_Extracted page text data_
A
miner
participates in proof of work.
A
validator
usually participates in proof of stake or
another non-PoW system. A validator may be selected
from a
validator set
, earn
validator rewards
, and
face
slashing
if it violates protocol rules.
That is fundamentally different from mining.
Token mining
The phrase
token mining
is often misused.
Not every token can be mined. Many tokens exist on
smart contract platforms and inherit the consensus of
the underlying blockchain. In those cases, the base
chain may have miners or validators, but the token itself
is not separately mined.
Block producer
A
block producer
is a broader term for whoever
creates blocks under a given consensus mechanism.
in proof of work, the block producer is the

_Instructions to follow_
In your response, give all the records again with nothing altered.

_Solution to this task_
A
miner
participates in proof of work.
A
validator
usually participates in proof of stake or
another non-PoW system. A validator may be selected
from a
validator set
, earn
validator rewards
, and
face
slashing
if it violates protocol rules.
That is fundamentally different from mining.
Token mining
The phrase
token mining
is often misused.
Not every token can be mined. Many tokens exist on
smart contract platforms and inherit the consensus of
the underlying blockchain. In those cases, the base
chain may have miners or validators, but the token itself
is not separately mined.
Block producer
A
block producer
is a broader term for whoever
creates blocks under a given consensus mechanism.
in proof of work, the block producer is the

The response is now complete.